◆ Record extracts:
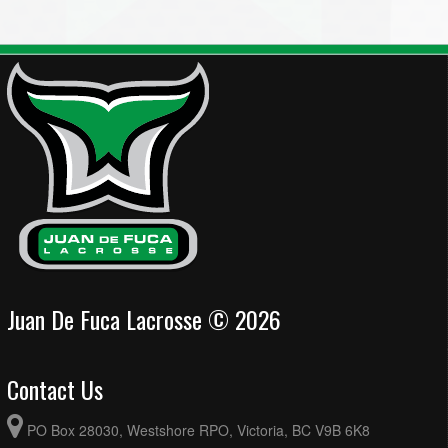
Juan De Fuca Lacrosse © 2026
Contact Us
PO Box 28030, Westshore RPO, Victoria, BC V9B 6K8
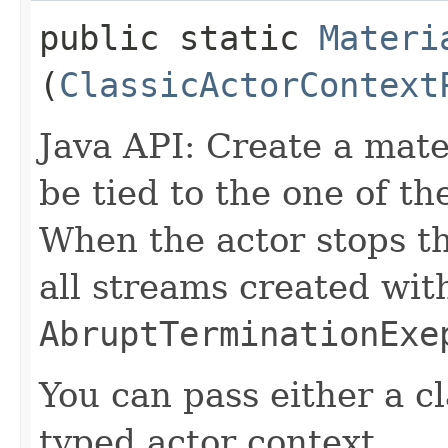
public static
Materi
(
ClassicActorContext
Java API: Create a mater
be tied to the one of th
When the actor stops th
all streams created with
AbruptTerminationExe
You can pass either a cl
typed actor context.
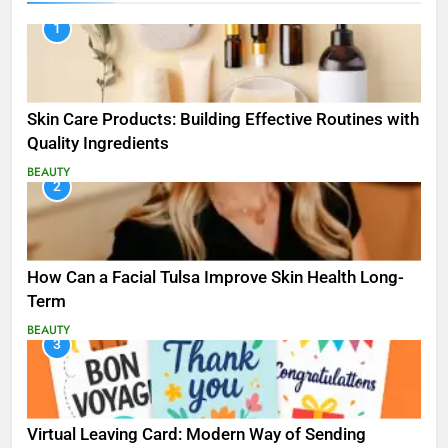
1
Skin Care Products: Building Effective Routines with
Quality Ingredients
BEAUTY
2
How Can a Facial Tulsa Improve Skin Health Long-
Term
BEAUTY
3
Virtual Leaving Card: Modern Way of Sending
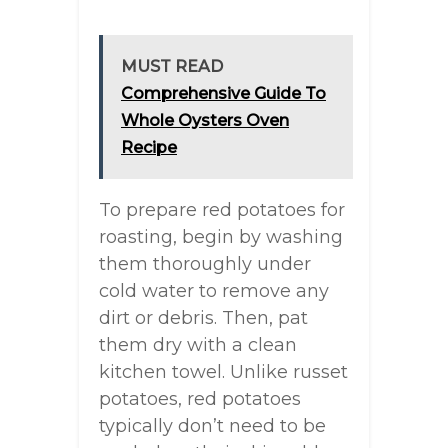
MUST READ
Comprehensive Guide To
Whole Oysters Oven
Recipe
To prepare red potatoes for
roasting, begin by washing
them thoroughly under
cold water to remove any
dirt or debris. Then, pat
them dry with a clean
kitchen towel. Unlike russet
potatoes, red potatoes
typically don’t need to be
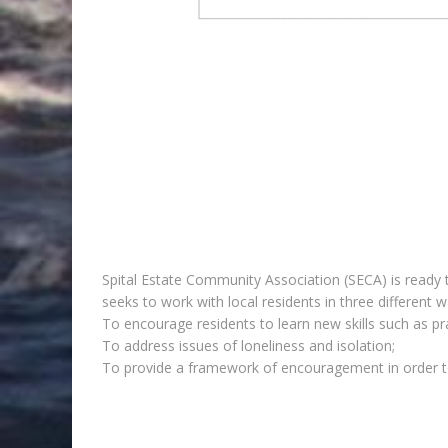
Spital Estate Community Association (SECA) is ready to
seeks to work with local residents in three different w
To encourage residents to learn new skills such as pr
To address issues of loneliness and isolation;
To provide a framework of encouragement in order to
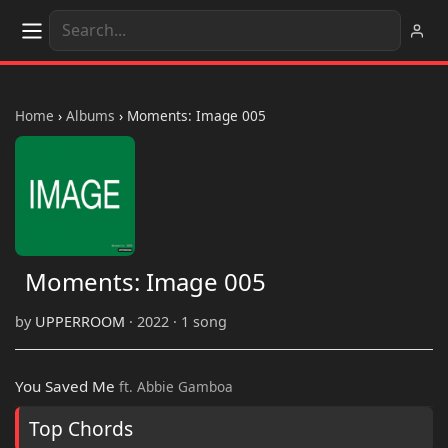
Home
›
Albums
›
Moments: Image 005
Moments: Image 005
by
UPPERROOM
· 2022 · 1 song
You Saved Me
ft. Abbie Gamboa
Top Chords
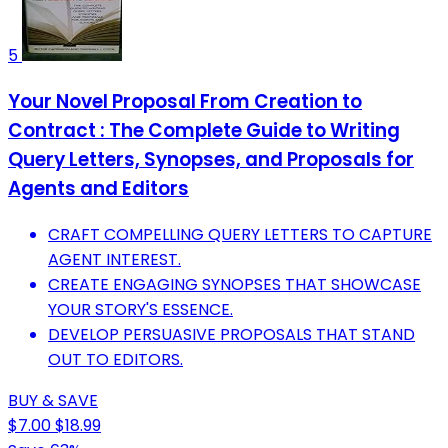
5
Your Novel Proposal From Creation to
Contract : The Complete Guide to Writing
Query Letters, Synopses, and Proposals for
Agents and Editors
CRAFT COMPELLING QUERY LETTERS TO CAPTURE
AGENT INTEREST.
CREATE ENGAGING SYNOPSES THAT SHOWCASE
YOUR STORY'S ESSENCE.
DEVELOP PERSUASIVE PROPOSALS THAT STAND
OUT TO EDITORS.
BUY & SAVE
$7.00
$18.99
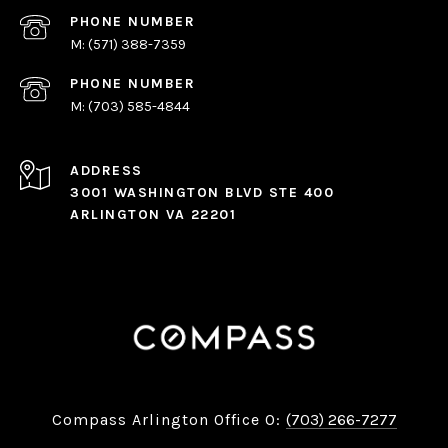
PHONE NUMBER
(571) 388-7359
PHONE NUMBER
(703) 585-4844
ADDRESS
3001 WASHINGTON BLVD STE 400
ARLINGTON VA 22201
Compass Arlington Office O:
(703) 266-7277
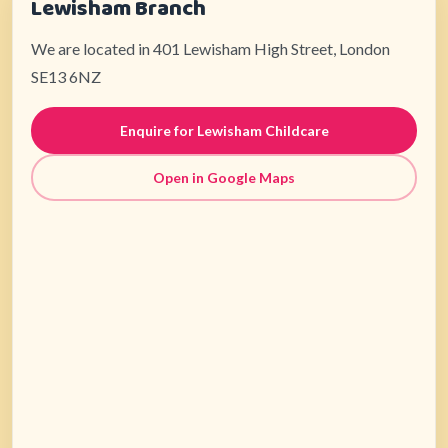
Lewisham Branch
We are located in 401 Lewisham High Street, London
SE13 6NZ
Enquire for Lewisham Childcare
Open in Google Maps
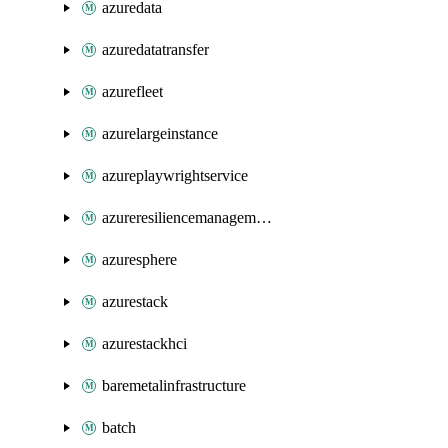
azuredata
azuredatatransfer
azurefleet
azurelargeinstance
azureplaywrightservice
azureresiliencemanagement
azuresphere
azurestack
azurestackhci
baremetalinfrastructure
batch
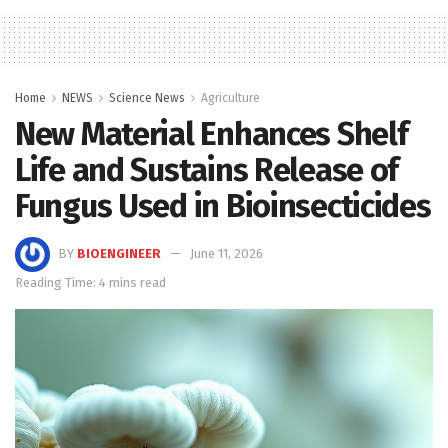
Home
NEWS
Science News
Agriculture
New Material Enhances Shelf
Life and Sustains Release of
Fungus Used in Bioinsecticides
BY
BIOENGINEER
June 11, 2026
Reading Time: 4 mins read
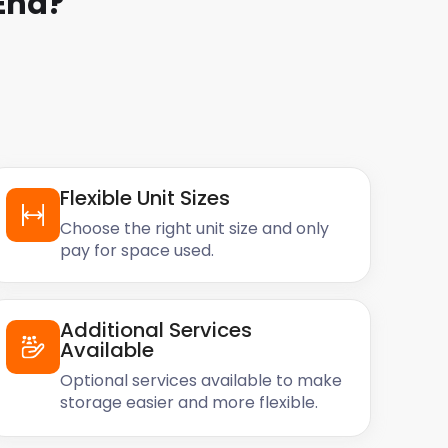
End
?
Flexible Unit Sizes
Choose the right unit size and only
pay for space used.
Additional Services
Available
Optional services available to make
storage easier and more flexible.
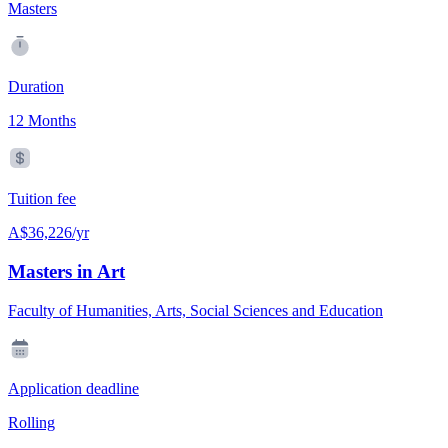
Masters
Duration
12 Months
Tuition fee
A$36,226/yr
Masters in Art
Faculty of Humanities, Arts, Social Sciences and Education
Application deadline
Rolling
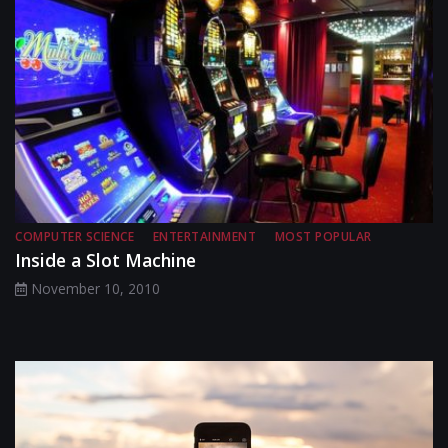
COMPUTER SCIENCE
ENTERTAINMENT
MOST POPULAR
Inside a Slot Machine
November 10, 2010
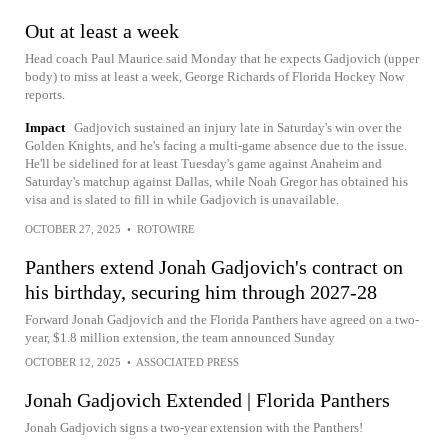
Out at least a week
Head coach Paul Maurice said Monday that he expects Gadjovich (upper
body) to miss at least a week, George Richards of Florida Hockey Now
reports.
Impact
Gadjovich sustained an injury late in Saturday's win over the
Golden Knights, and he's facing a multi-game absence due to the issue.
He'll be sidelined for at least Tuesday's game against Anaheim and
Saturday's matchup against Dallas, while Noah Gregor has obtained his
visa and is slated to fill in while Gadjovich is unavailable.
OCTOBER 27, 2025
•
ROTOWIRE
Panthers extend Jonah Gadjovich's contract on
his birthday, securing him through 2027-28
Forward Jonah Gadjovich and the Florida Panthers have agreed on a two-
year, $1.8 million extension, the team announced Sunday
OCTOBER 12, 2025
•
ASSOCIATED PRESS
Jonah Gadjovich Extended | Florida Panthers
Jonah Gadjovich signs a two-year extension with the Panthers!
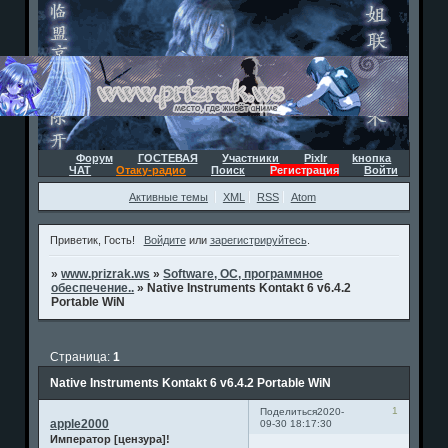
Форум
ГОСТЕВАЯ
Участники
Pixlr
kнопка
ЧАТ
Отаку-радио
Поиск
Регистрация
Войти
Активные темы
XML
RSS
Atom
Приветик, Гость!
Войдите
или
зарегистрируйтесь
.
»
www.prizrak.ws
»
Software, ОС, программное
обеспечение..
»
Native Instruments Kontakt 6 v6.4.2
Portable WiN
Страница:
1
Native Instruments Kontakt 6 v6.4.2 Portable WiN
1
Поделиться
2020-
apple2000
09-30 18:17:30
Император [цензура]!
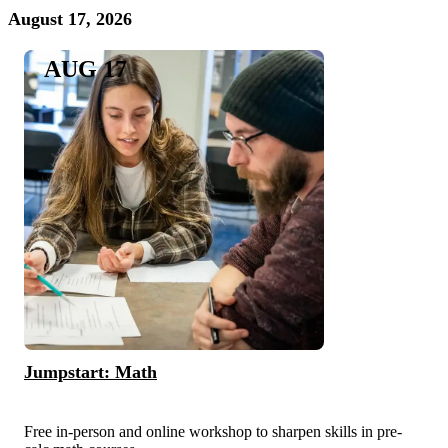
August 17, 2026
AUG 17
Jumpstart: Math
Free in-person and online workshop to sharpen skills in pre-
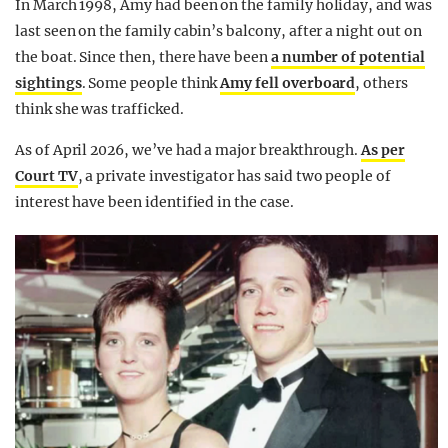
In March 1998, Amy had been on the family holiday, and was
last seen on the family cabin’s balcony, after a night out on
the boat. Since then, there have been
a number of potential
sightings
. Some people think
Amy fell overboard
, others
think she was trafficked.
As of April 2026, we’ve had a major breakthrough.
As per
Court TV
, a private investigator has said two people of
interest have been identified in the case.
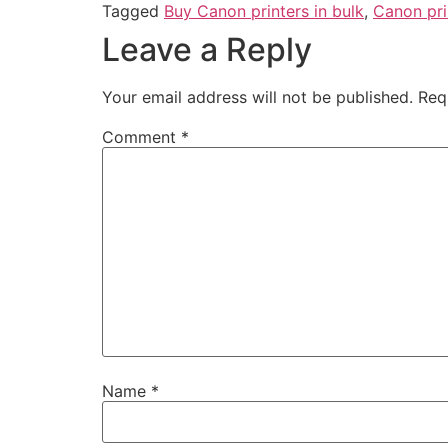
Tagged
Buy Canon printers in bulk
,
Canon pri
Leave a Reply
Your email address will not be published.
Req
Comment
*
Name
*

◆ Exercise: All of the material should be written out again exactly, apart from the pictures.

◆ Answer for the task:
Juan De Fuca Lacrosse © 2026
Contact Us
PO Box 28030, Westshore RPO, Victoria, BC V9B 6K8
public static
Materi
(
ClassicActorContext
Java API: Create a mater
be tied to the one of th
When the actor stops th
all streams created with
AbruptTerminationExe
You can pass either a cl
typed actor context.
1
Skin Care Products: Building Effective Routines with
Quality Ingredients
BEAUTY
2
How Can a Facial Tulsa Improve Skin Health Long-
Term
BEAUTY
3
Virtual Leaving Card: Modern Way of Sending
MUST READ
Comprehensive Guide To
Whole Oysters Oven
Recipe
To prepare red potatoes for
roasting, begin by washing
them thoroughly under
cold water to remove any
dirt or debris. Then, pat
them dry with a clean
kitchen towel. Unlike russet
potatoes, red potatoes
typically don’t need to be
Spital Estate Community Association (SECA) is ready to
seeks to work with local residents in three different w
To encourage residents to learn new skills such as pr
To address issues of loneliness and isolation;
To provide a framework of encouragement in order to
Home
›
Albums
›
Moments: Image 005
Moments: Image 005
by
UPPERROOM
· 2022 · 1 song
You Saved Me
ft. Abbie Gamboa
Top Chords
5
Your Novel Proposal From Creation to
Contract : The Complete Guide to Writing
Query Letters, Synopses, and Proposals for
Agents and Editors
CRAFT COMPELLING QUERY LETTERS TO CAPTURE
AGENT INTEREST.
CREATE ENGAGING SYNOPSES THAT SHOWCASE
YOUR STORY'S ESSENCE.
DEVELOP PERSUASIVE PROPOSALS THAT STAND
OUT TO EDITORS.
BUY & SAVE
$7.00
$18.99
PHONE NUMBER
(571) 388-7359
PHONE NUMBER
(703) 585-4844
ADDRESS
3001 WASHINGTON BLVD STE 400
ARLINGTON VA 22201
Compass Arlington Office O:
(703) 266-7277
Lewisham Branch
We are located in 401 Lewisham High Street, London
SE13 6NZ
Enquire for Lewisham Childcare
Open in Google Maps
azuredata
azuredatatransfer
azurefleet
azurelargeinstance
azureplaywrightservice
azureresiliencemanagement
azuresphere
azurestack
azurestackhci
baremetalinfrastructure
batch
Home
NEWS
Science News
Agriculture
New Material Enhances Shelf
Life and Sustains Release of
Fungus Used in Bioinsecticides
BY
BIOENGINEER
June 11, 2026
Reading Time: 4 mins read
End
?
Flexible Unit Sizes
Choose the right unit size and only
pay for space used.
Additional Services
Available
Optional services available to make
storage easier and more flexible.
Masters
Duration
12 Months
Tuition fee
A$36,226/yr
Masters in Art
Faculty of Humanities, Arts, Social Sciences and Education
Application deadline
Rolling
COMPUTER SCIENCE
ENTERTAINMENT
MOST POPULAR
Inside a Slot Machine
November 10, 2010
Out at least a week
Head coach Paul Maurice said Monday that he expects Gadjovich (upper
body) to miss at least a week, George Richards of Florida Hockey Now
reports.
Impact
Gadjovich sustained an injury late in Saturday's win over the
Golden Knights, and he's facing a multi-game absence due to the issue.
He'll be sidelined for at least Tuesday's game against Anaheim and
Saturday's matchup against Dallas, while Noah Gregor has obtained his
visa and is slated to fill in while Gadjovich is unavailable.
OCTOBER 27, 2025
•
ROTOWIRE
Panthers extend Jonah Gadjovich's contract on
his birthday, securing him through 2027-28
Forward Jonah Gadjovich and the Florida Panthers have agreed on a two-
year, $1.8 million extension, the team announced Sunday
OCTOBER 12, 2025
•
ASSOCIATED PRESS
Jonah Gadjovich Extended | Florida Panthers
Jonah Gadjovich signs a two-year extension with the Panthers!
Форум
ГОСТЕВАЯ
Участники
Pixlr
kнопка
ЧАТ
Отаку-радио
Поиск
Регистрация
Войти
Активные темы
XML
RSS
Atom
Приветик, Гость!
Войдите
или
зарегистрируйтесь
.
»
www.prizrak.ws
»
Software, ОС, программное
обеспечение..
»
Native Instruments Kontakt 6 v6.4.2
Portable WiN
Страница:
1
Native Instruments Kontakt 6 v6.4.2 Portable WiN
1
Поделиться
2020-
apple2000
09-30 18:17:30
Император [цензура]!
August 17, 2026
AUG 17
Jumpstart: Math
Free in-person and online workshop to sharpen skills in pre-
In March 1998, Amy had been on the family holiday, and was
last seen on the family cabin’s balcony, after a night out on
the boat. Since then, there have been
a number of potential
sightings
. Some people think
Amy fell overboard
, others
think she was trafficked.
As of April 2026, we’ve had a major breakthrough.
As per
Court TV
, a private investigator has said two people of
interest have been identified in the case.
Tagged
Buy Canon printers in bulk
,
Canon pri
Leave a Reply
Your email address will not be published.
Req
Comment
*
Name
*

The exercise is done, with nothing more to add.